I worked terribly hard, but the minute I got through work for the day - I guess I was in a lot of pain because our child had died - I'd go off and drink all night. I had enough health, somehow, to carry on. But the company failed and some very prominent people had bet money on me. So I was in disgrace and utterly broke. At that moment a new life, our daughter Allegra, came to us.
I appeared to myself, in retrospect, a horrendous mess. I found myself saying, "AM I an utter failure? If so, I had better get myself out of the way, so at least my wife and baby can be taken care of by my family." At that time Lincoln Park, right on Lake Michigan, was one of my favorite places. I would run through the park at night, and I knew every inch of the lake edge. So I knew just where to go when I decided to throw myself into the lake, fully intending to commit suicide.
I stood by the side of the lake, hesitating. All my life, at home and in school, I had been admonished: "Never mind what you think! Listen! We are trying to teach you!" But by that lake side I was forced to do some thinking on my own.

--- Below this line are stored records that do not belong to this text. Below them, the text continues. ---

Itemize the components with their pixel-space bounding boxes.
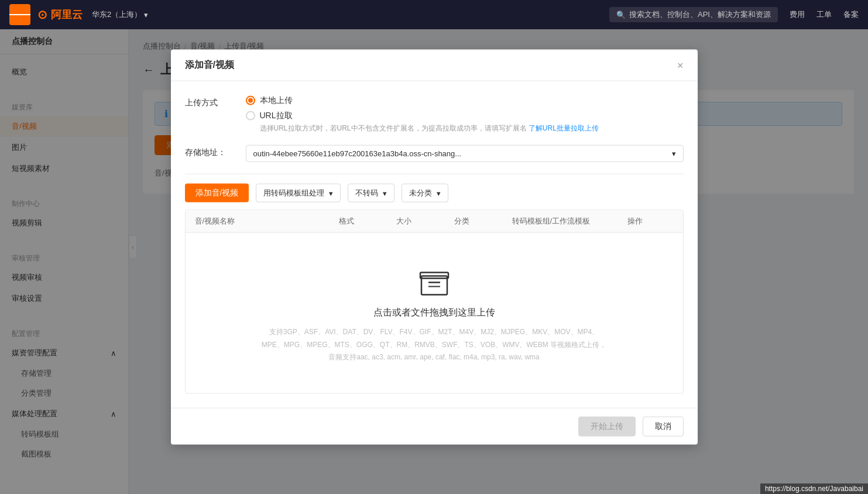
radio-group: 本地上传 URL拉取 [246, 95, 684, 121]
radio-url-label: URL拉取 [260, 111, 293, 121]
file-table-header: 音/视频名称 格式 大小 分类 转码模板组/工作流模板 操作 [186, 210, 683, 233]
storage-value: outin-44ebee75660e11eb97c200163e1a3b4a.o… [253, 149, 462, 158]
add-file-button[interactable]: 添加音/视频 [185, 184, 249, 203]
storage-content: outin-44ebee75660e11eb97c200163e1a3b4a.o… [246, 145, 684, 162]
radio-url-pull[interactable]: URL拉取 [246, 111, 684, 121]
modal-body: 上传方式 本地上传 URL拉取 选择URL拉取方式时，若URL中不包含文件扩展名… [171, 81, 698, 408]
category-select[interactable]: 未分类 ▾ [402, 184, 448, 203]
col-format: 格式 [339, 216, 397, 227]
top-nav: ⊙ 阿里云 华东2（上海） ▾ 🔍 搜索文档、控制台、API、解决方案和资源 费… [0, 0, 868, 29]
search-icon: 🔍 [616, 11, 626, 19]
nav-item-cost[interactable]: 费用 [790, 9, 805, 20]
region-selector[interactable]: 华东2（上海） ▾ [92, 9, 148, 20]
upload-method-label: 上传方式 [185, 95, 232, 108]
nav-item-ticket[interactable]: 工单 [816, 9, 832, 20]
storage-arrow: ▾ [672, 149, 676, 158]
nav-search[interactable]: 🔍 搜索文档、控制台、API、解决方案和资源 [609, 7, 778, 22]
modal-close-button[interactable]: × [677, 60, 684, 70]
upload-icon [416, 262, 453, 300]
radio-local-upload[interactable]: 本地上传 [246, 95, 684, 106]
drop-zone[interactable]: 点击或者文件拖拽到这里上传 支持3GP、ASF、AVI、DAT、DV、FLV、F… [186, 233, 683, 393]
category-label: 未分类 [409, 188, 432, 198]
region-text: 华东2（上海） [92, 9, 142, 20]
modal-header: 添加音/视频 × [171, 50, 698, 81]
search-placeholder: 搜索文档、控制台、API、解决方案和资源 [629, 9, 771, 20]
menu-button[interactable] [9, 4, 30, 25]
col-name: 音/视频名称 [195, 216, 339, 227]
divider [185, 174, 684, 174]
upload-controls: 添加音/视频 用转码模板组处理 ▾ 不转码 ▾ 未分类 ▾ [185, 184, 684, 203]
col-category: 分类 [454, 216, 512, 227]
radio-url-circle [246, 111, 255, 121]
add-av-modal: 添加音/视频 × 上传方式 本地上传 URL拉取 选择URL拉取方式时， [171, 50, 698, 445]
col-size: 大小 [396, 216, 454, 227]
transcoding-arrow: ▾ [329, 188, 333, 197]
upload-method-row: 上传方式 本地上传 URL拉取 选择URL拉取方式时，若URL中不包含文件扩展名… [185, 95, 684, 133]
storage-row: 存储地址： outin-44ebee75660e11eb97c200163e1a… [185, 145, 684, 162]
storage-select[interactable]: outin-44ebee75660e11eb97c200163e1a3b4a.o… [246, 145, 684, 162]
category-arrow: ▾ [437, 188, 441, 197]
logo-text: 阿里云 [51, 8, 83, 22]
logo: ⊙ 阿里云 [37, 8, 83, 22]
url-hint-text: 选择URL拉取方式时，若URL中不包含文件扩展名，为提高拉取成功率，请填写扩展名 [260, 124, 527, 132]
url-hint: 选择URL拉取方式时，若URL中不包含文件扩展名，为提高拉取成功率，请填写扩展名… [260, 124, 684, 133]
transcode-option-arrow: ▾ [383, 188, 387, 197]
drop-title: 点击或者文件拖拽到这里上传 [373, 307, 495, 319]
transcoding-select[interactable]: 用转码模板组处理 ▾ [256, 184, 341, 203]
file-table: 音/视频名称 格式 大小 分类 转码模板组/工作流模板 操作 [185, 210, 684, 394]
radio-local-label: 本地上传 [260, 95, 293, 106]
cancel-button[interactable]: 取消 [643, 416, 684, 436]
start-upload-button[interactable]: 开始上传 [578, 416, 636, 436]
modal-footer: 开始上传 取消 [171, 407, 698, 444]
bottom-url: https://blog.csdn.net/Javabaibai [760, 483, 868, 494]
region-arrow: ▾ [144, 11, 148, 19]
nav-item-icp[interactable]: 备案 [843, 9, 859, 20]
transcode-option-select[interactable]: 不转码 ▾ [348, 184, 394, 203]
modal-title: 添加音/视频 [185, 59, 234, 71]
storage-label: 存储地址： [185, 145, 232, 158]
upload-method-content: 本地上传 URL拉取 选择URL拉取方式时，若URL中不包含文件扩展名，为提高拉… [246, 95, 684, 133]
col-action: 操作 [627, 216, 674, 227]
drop-formats: 支持3GP、ASF、AVI、DAT、DV、FLV、F4V、GIF、M2T、M4V… [259, 326, 610, 364]
nav-actions: 费用 工单 备案 [790, 9, 859, 20]
col-transcode: 转码模板组/工作流模板 [512, 216, 627, 227]
transcoding-label: 用转码模板组处理 [263, 188, 324, 198]
transcode-option-label: 不转码 [355, 188, 378, 198]
radio-local-circle [246, 96, 255, 105]
logo-icon: ⊙ [37, 8, 47, 22]
url-hint-link[interactable]: 了解URL批量拉取上传 [529, 124, 599, 132]
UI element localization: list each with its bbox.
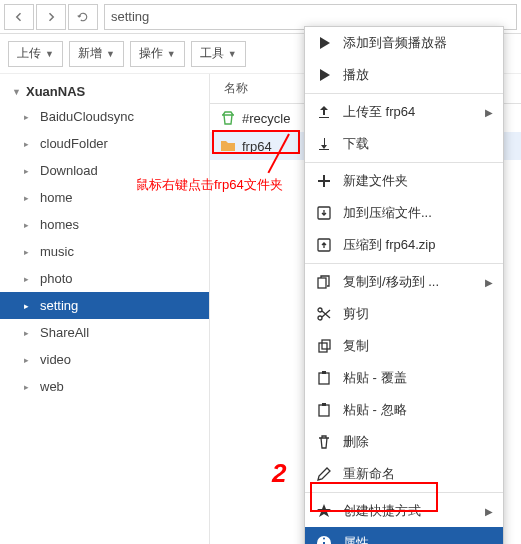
sidebar-item-setting[interactable]: ▸setting	[0, 292, 209, 319]
menu-play[interactable]: 播放	[305, 59, 503, 91]
chevron-right-icon: ▶	[485, 506, 493, 517]
menu-new-folder[interactable]: 新建文件夹	[305, 165, 503, 197]
forward-button[interactable]	[36, 4, 66, 30]
menu-compress-to[interactable]: 压缩到 frp64.zip	[305, 229, 503, 261]
svg-rect-9	[319, 405, 329, 416]
chevron-right-icon: ▶	[485, 107, 493, 118]
sidebar-item-web[interactable]: ▸web	[0, 373, 209, 400]
menu-properties[interactable]: 属性	[305, 527, 503, 544]
tree-item-label: home	[40, 190, 73, 205]
chevron-right-icon: ▸	[24, 139, 34, 149]
tree-item-label: music	[40, 244, 74, 259]
tree-root[interactable]: ▼ XuanNAS	[0, 80, 209, 103]
recycle-icon	[220, 110, 236, 126]
file-name: #recycle	[242, 111, 290, 126]
tree-item-label: homes	[40, 217, 79, 232]
folder-tree: ▼ XuanNAS ▸BaiduCloudsync▸cloudFolder▸Do…	[0, 74, 210, 544]
chevron-right-icon: ▸	[24, 274, 34, 284]
chevron-right-icon: ▸	[24, 355, 34, 365]
chevron-right-icon: ▸	[24, 193, 34, 203]
menu-rename[interactable]: 重新命名	[305, 458, 503, 490]
sidebar-item-homes[interactable]: ▸homes	[0, 211, 209, 238]
svg-rect-2	[318, 278, 326, 288]
tree-root-label: XuanNAS	[26, 84, 85, 99]
sidebar-item-download[interactable]: ▸Download	[0, 157, 209, 184]
plus-icon	[315, 172, 333, 190]
upload-button[interactable]: 上传▼	[8, 41, 63, 67]
tool-button[interactable]: 工具▼	[191, 41, 246, 67]
context-menu: 添加到音频播放器 播放 上传至 frp64 ▶ 下载 新建文件夹 加到压缩文件.…	[304, 26, 504, 544]
scissors-icon	[315, 305, 333, 323]
tree-item-label: photo	[40, 271, 73, 286]
paste-icon	[315, 369, 333, 387]
sidebar-item-photo[interactable]: ▸photo	[0, 265, 209, 292]
folder-icon	[220, 138, 236, 154]
chevron-right-icon: ▶	[485, 277, 493, 288]
path-input[interactable]	[111, 9, 510, 24]
menu-separator	[305, 263, 503, 264]
new-button[interactable]: 新增▼	[69, 41, 124, 67]
chevron-right-icon: ▸	[24, 166, 34, 176]
copy-move-icon	[315, 273, 333, 291]
file-name: frp64	[242, 139, 272, 154]
info-icon	[315, 534, 333, 544]
copy-icon	[315, 337, 333, 355]
archive-up-icon	[315, 236, 333, 254]
back-button[interactable]	[4, 4, 34, 30]
chevron-right-icon: ▸	[24, 301, 34, 311]
sidebar-item-music[interactable]: ▸music	[0, 238, 209, 265]
archive-down-icon	[315, 204, 333, 222]
svg-rect-6	[322, 340, 330, 349]
tree-item-label: ShareAll	[40, 325, 89, 340]
tree-item-label: BaiduCloudsync	[40, 109, 134, 124]
chevron-right-icon: ▸	[24, 382, 34, 392]
sidebar-item-home[interactable]: ▸home	[0, 184, 209, 211]
chevron-right-icon: ▸	[24, 112, 34, 122]
menu-separator	[305, 492, 503, 493]
tree-item-label: web	[40, 379, 64, 394]
chevron-right-icon: ▸	[24, 247, 34, 257]
sidebar-item-baiducloudsync[interactable]: ▸BaiduCloudsync	[0, 103, 209, 130]
chevron-down-icon: ▼	[12, 87, 22, 97]
tree-item-label: cloudFolder	[40, 136, 108, 151]
menu-separator	[305, 93, 503, 94]
menu-shortcut[interactable]: 创建快捷方式 ▶	[305, 495, 503, 527]
menu-delete[interactable]: 删除	[305, 426, 503, 458]
menu-add-audio[interactable]: 添加到音频播放器	[305, 27, 503, 59]
menu-download[interactable]: 下载	[305, 128, 503, 160]
star-icon	[315, 502, 333, 520]
chevron-right-icon: ▸	[24, 328, 34, 338]
menu-separator	[305, 162, 503, 163]
tree-item-label: video	[40, 352, 71, 367]
svg-rect-7	[319, 373, 329, 384]
svg-rect-5	[319, 343, 327, 352]
chevron-right-icon: ▸	[24, 220, 34, 230]
paste-icon	[315, 401, 333, 419]
tree-item-label: setting	[40, 298, 78, 313]
menu-cut[interactable]: 剪切	[305, 298, 503, 330]
menu-copy[interactable]: 复制	[305, 330, 503, 362]
play-icon	[315, 66, 333, 84]
menu-add-archive[interactable]: 加到压缩文件...	[305, 197, 503, 229]
play-icon	[315, 34, 333, 52]
menu-copy-move[interactable]: 复制到/移动到 ... ▶	[305, 266, 503, 298]
upload-icon	[315, 103, 333, 121]
tree-item-label: Download	[40, 163, 98, 178]
sidebar-item-cloudfolder[interactable]: ▸cloudFolder	[0, 130, 209, 157]
menu-paste-skip[interactable]: 粘贴 - 忽略	[305, 394, 503, 426]
pencil-icon	[315, 465, 333, 483]
trash-icon	[315, 433, 333, 451]
svg-point-4	[318, 308, 322, 312]
svg-point-3	[318, 316, 322, 320]
menu-paste-over[interactable]: 粘贴 - 覆盖	[305, 362, 503, 394]
sidebar-item-shareall[interactable]: ▸ShareAll	[0, 319, 209, 346]
operate-button[interactable]: 操作▼	[130, 41, 185, 67]
menu-upload-to[interactable]: 上传至 frp64 ▶	[305, 96, 503, 128]
download-icon	[315, 135, 333, 153]
sidebar-item-video[interactable]: ▸video	[0, 346, 209, 373]
svg-rect-8	[322, 371, 326, 374]
svg-rect-10	[322, 403, 326, 406]
refresh-button[interactable]	[68, 4, 98, 30]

I asked myself what a little penniless human being with a remaining life expectancy of only 10 years - I was 32 and the life expectancy of those born, as I was in 1895 was 42 - could do for humanity that great corporations and great political states cannot do. Answering myself, I said: "The individual can take initiatives without anyone's permission."
I told myself: "You do not have the right to eliminate yourself, you do not belong to you. You belong to the universe. The significance of you will forever remain obscure to you, but you may assume that you are fulfilling your significance if you apply yourself to converting all your experience to the highest advantage of others." So I vowed to keep myself alive, but only if I would never use me again for just me - each one of us is born of two, and we really belong to each other. I vowed to do my own thinking instead of trying to accommodate everyone else's opinions, credos and theories. I vowed to apply my inventory of experiences to the solving of problems that affect everyone aboard planet earth.
I didn't want to waste a second, so I slept that way that certain animals sleep: lying down as soon as I was tired, sleeping a half hour every six hours. I also decided to hold a moratorium on speech. It was very tough on my wife, but for two years in that Chicago tenement I didn't allow myself to use words. I wanted to force myself back to the point where I could understand what I was thinking.
I decided to forget about earning a living. It seemed to me that humans are honey-money bees, doing the right things for the wrong reasons, just as the bee pollinates the flower.
Released from the idea of earning a living, I was able to address problems in the biggest way. I decided to commit myself to the invention and development of physical artifacts to reform the environment. I decided that a plurality of such artifacts had the potential to evoke humanity's most intelligent, interconsiderate qualities. It became obvious that if I worked always and only for all humanity, I would be optimally effective. I'd be doing what nature wanted me to do, and nature would literally support me.
Once I decided to do my own thinking, the first question I had to ask myself was: "Do you have any experiential evidence that forces you to assume greater intellect operating in the universe?" My answer was swift and positive. Experience demonstrated an orderliness of interactive, exceptionless principles. I was overwhelmed by this, and more convinced that my purpose was to abet the inclusion of human beings in the design of the universe.
I'm absolutely convinced that everything that has happened to me since that time has been through my commitment to this greater integrity.
Many times I've chickened, and everything inevitably goes wrong. But then, when I return to my commitment, my life suddenly works again. There's something of the miraculous in that.